The 31 women represented by law firm Leigh Day filed a group claim in the United Kingdom in April 2020 accusing PGI of failure to protect them from rape, sexual assault, sexual harassment, coercion and discrimination by male workers. The claimants alleged they submitted to the sexual harassment for fear of losing their employment. Many contracted HIV, others became pregnant following the sexual abuse.

PGI Group Ltd, the UK-based parent company of Malawian tea company Lujeri, applied for the women’s future recoverable costs in their court case to be limited to £150,000.

The claimants had at that point already incurred around £1.6m while PGI had incurred £750,000.

In October last year, a High Court Judge rejected the application for the costs capping order (CCO), saying £150,000 was a small fraction of the minimum legal costs that the women would need to spend if the case went to trial. He added that the capping order would mean they would have to halt their case.
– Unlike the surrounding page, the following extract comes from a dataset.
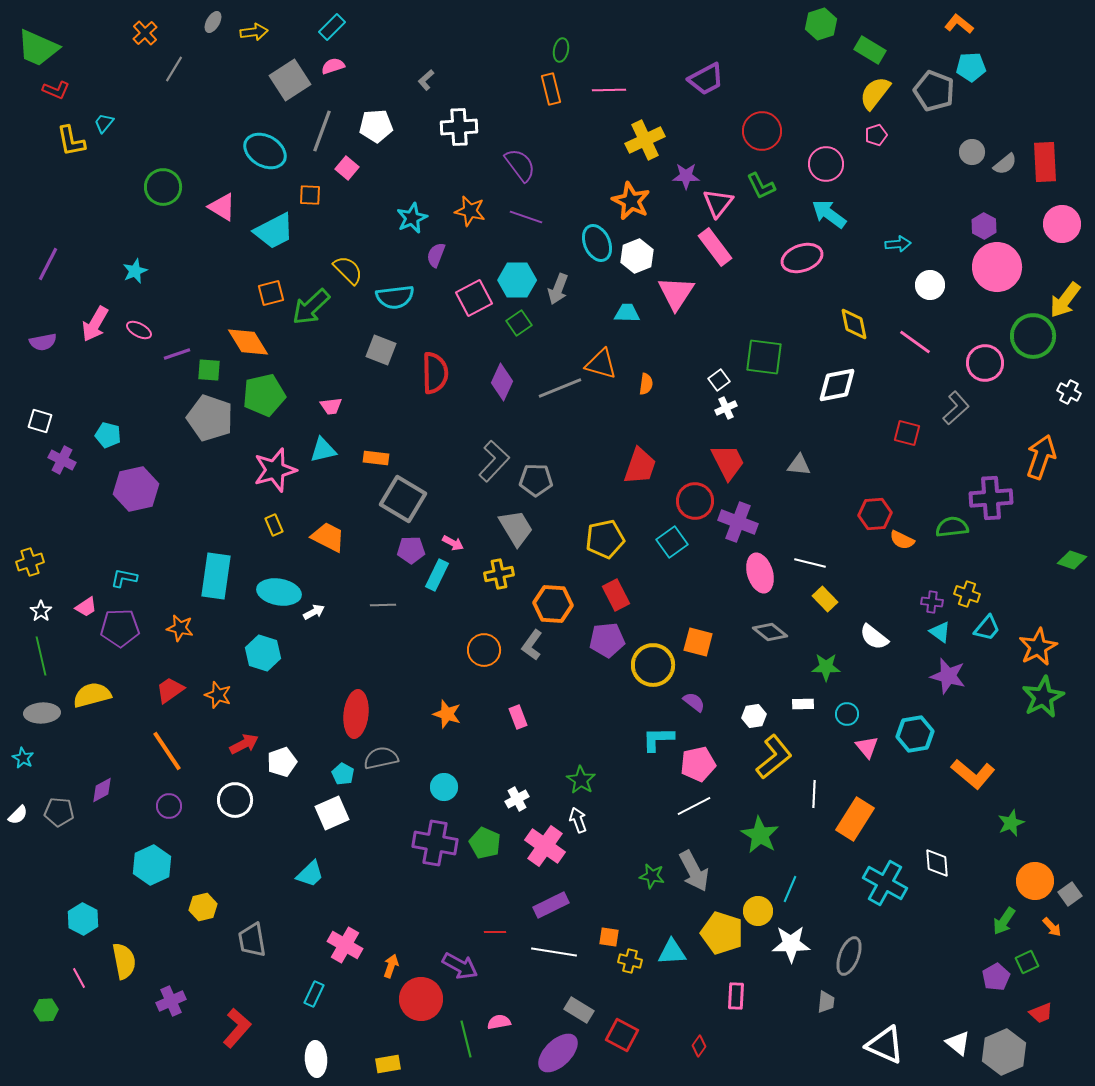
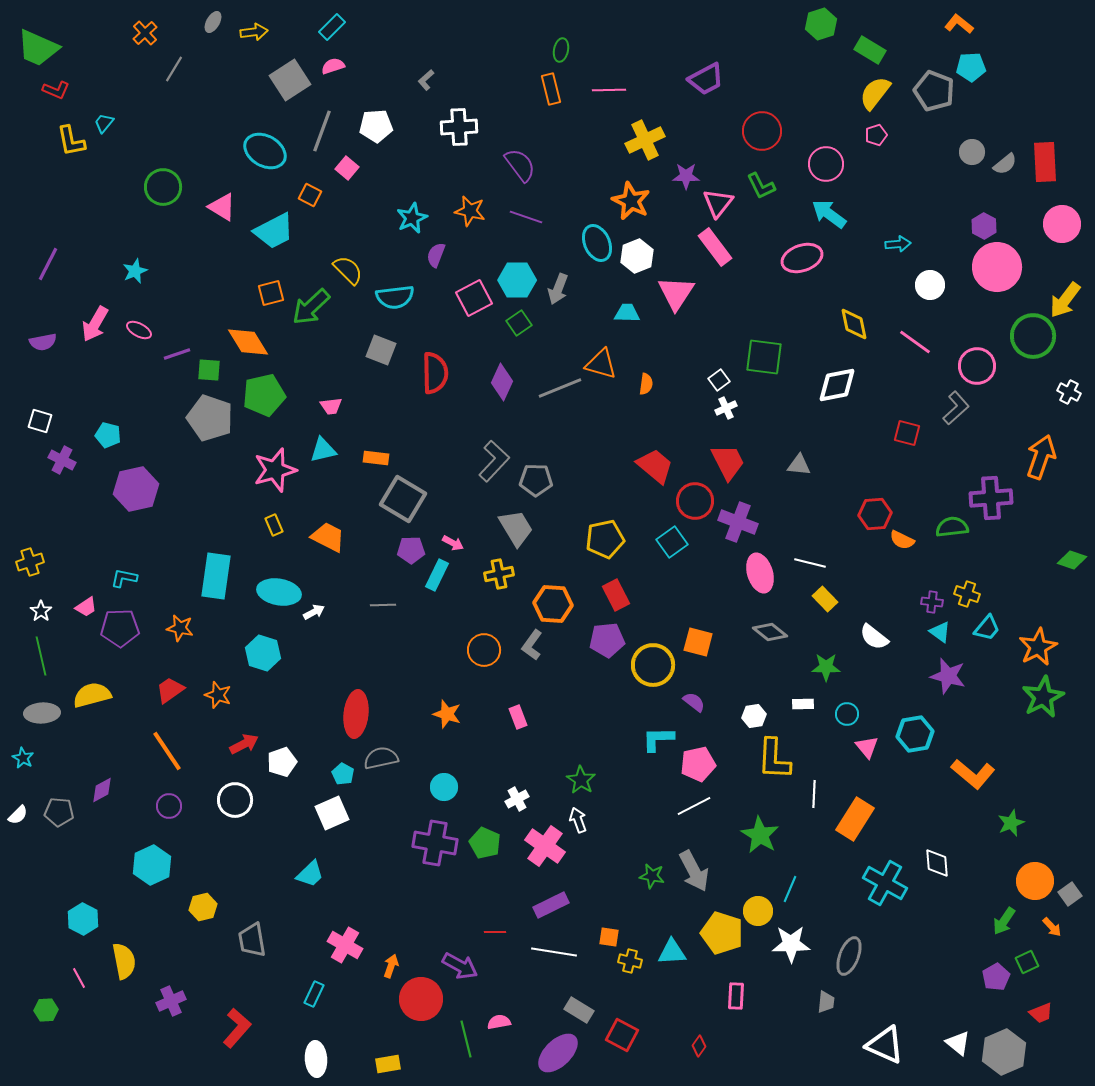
orange square at (310, 195): rotated 25 degrees clockwise
pink circle at (985, 363): moved 8 px left, 3 px down
red trapezoid at (640, 466): moved 15 px right; rotated 69 degrees counterclockwise
yellow L-shape at (774, 757): moved 2 px down; rotated 132 degrees clockwise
The judge added that the application failed to meet the requirement that a capping order must be in the interest of justice. He said there was no substantial risk that without the capping order, disproportionate costs would be incurred.

PGI sought permission to appeal High Court’s decision from the Court of Appeal, arguing that the judge applied the wrong proportionality test and failed to take account of the costs already incurred. The company also argued that the judge was wrong to hold that the costs of prosecuting the claims in Malawi were irrelevant to the court’s consideration of proportionality.

In his ruling, Lord Justice Coulson on 25 February, 2022 rejected PGI’s bid for permission to appeal saying it has no real prospect of success.

On limiting the costs in UK to the costs that would be incurred in Malawi, Coulson said the costs of pursuing the claim in Malawi are irrelevant since the claim was validly brought in the UK.

“It is wrong in principle to say that, although the claims were validly brought in the UK, the costs should be pegged to the costs that would be incurred if the claims had been brought in a different country. There is no authority for such a proposition. It would be completely artificial,” he said.